• [Provided information]:
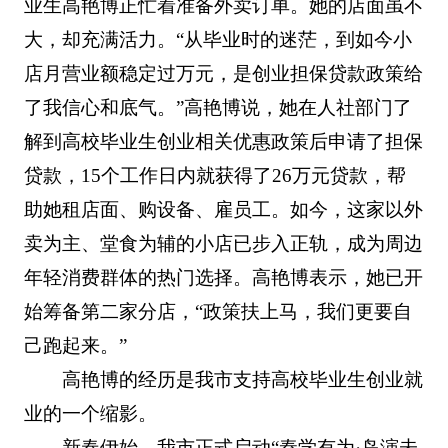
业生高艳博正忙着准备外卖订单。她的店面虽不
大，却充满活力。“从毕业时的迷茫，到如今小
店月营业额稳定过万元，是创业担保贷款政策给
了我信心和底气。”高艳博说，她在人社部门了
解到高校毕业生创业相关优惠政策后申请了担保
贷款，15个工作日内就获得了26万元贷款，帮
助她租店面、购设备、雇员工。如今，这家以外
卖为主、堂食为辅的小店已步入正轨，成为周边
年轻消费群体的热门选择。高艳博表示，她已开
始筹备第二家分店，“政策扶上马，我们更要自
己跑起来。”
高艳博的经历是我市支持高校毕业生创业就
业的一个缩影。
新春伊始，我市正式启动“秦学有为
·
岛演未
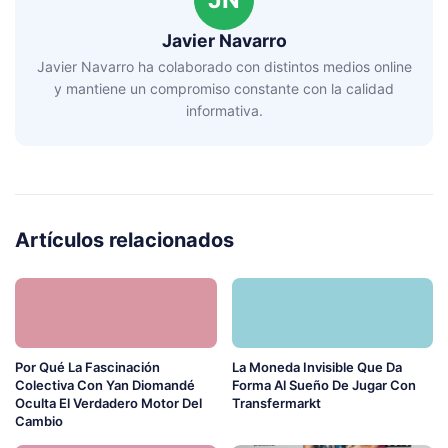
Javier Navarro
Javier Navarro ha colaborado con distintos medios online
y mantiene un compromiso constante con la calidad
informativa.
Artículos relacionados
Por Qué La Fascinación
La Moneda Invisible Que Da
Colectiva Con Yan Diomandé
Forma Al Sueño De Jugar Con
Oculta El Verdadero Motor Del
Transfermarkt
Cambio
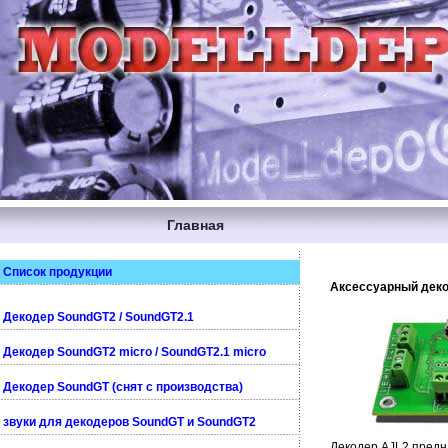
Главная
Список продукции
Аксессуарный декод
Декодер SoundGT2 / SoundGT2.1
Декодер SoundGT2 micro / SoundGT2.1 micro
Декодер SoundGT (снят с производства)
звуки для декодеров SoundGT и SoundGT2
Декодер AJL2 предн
* * *
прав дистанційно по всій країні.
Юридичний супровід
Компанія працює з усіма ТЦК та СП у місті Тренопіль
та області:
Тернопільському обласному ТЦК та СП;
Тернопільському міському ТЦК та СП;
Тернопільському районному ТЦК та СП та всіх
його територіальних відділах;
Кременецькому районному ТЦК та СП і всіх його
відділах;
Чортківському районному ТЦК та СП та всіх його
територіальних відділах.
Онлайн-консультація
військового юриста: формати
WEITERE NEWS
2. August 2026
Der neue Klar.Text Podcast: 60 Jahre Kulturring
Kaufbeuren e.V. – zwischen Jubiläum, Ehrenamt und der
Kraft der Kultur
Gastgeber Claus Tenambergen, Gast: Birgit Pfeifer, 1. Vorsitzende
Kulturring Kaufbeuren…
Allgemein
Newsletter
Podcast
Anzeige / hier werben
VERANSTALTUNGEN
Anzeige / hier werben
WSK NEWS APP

• [Instructions for the task]: Go down the entries above from the line containing "高艳博的经历是我市支持高校毕业生创业就" to the line containing "Декодер AJL2 предн" and write out each line exactly, leaving pictures out.

• [Problem solution]:
高艳博的经历是我市支持高校毕业生创业就
业的一个缩影。
新春伊始，我市正式启动“秦学有为
·
岛演未
Javier Navarro
Javier Navarro ha colaborado con distintos medios online
y mantiene un compromiso constante con la calidad
informativa.
Artículos relacionados
Por Qué La Fascinación
La Moneda Invisible Que Da
Colectiva Con Yan Diomandé
Forma Al Sueño De Jugar Con
Oculta El Verdadero Motor Del
Transfermarkt
Cambio
Главная
Список продукции
Аксессуарный декод
Декодер SoundGT2 / SoundGT2.1
Декодер SoundGT2 micro / SoundGT2.1 micro
Декодер SoundGT (снят с производства)
звуки для декодеров SoundGT и SoundGT2
Декодер AJL2 предн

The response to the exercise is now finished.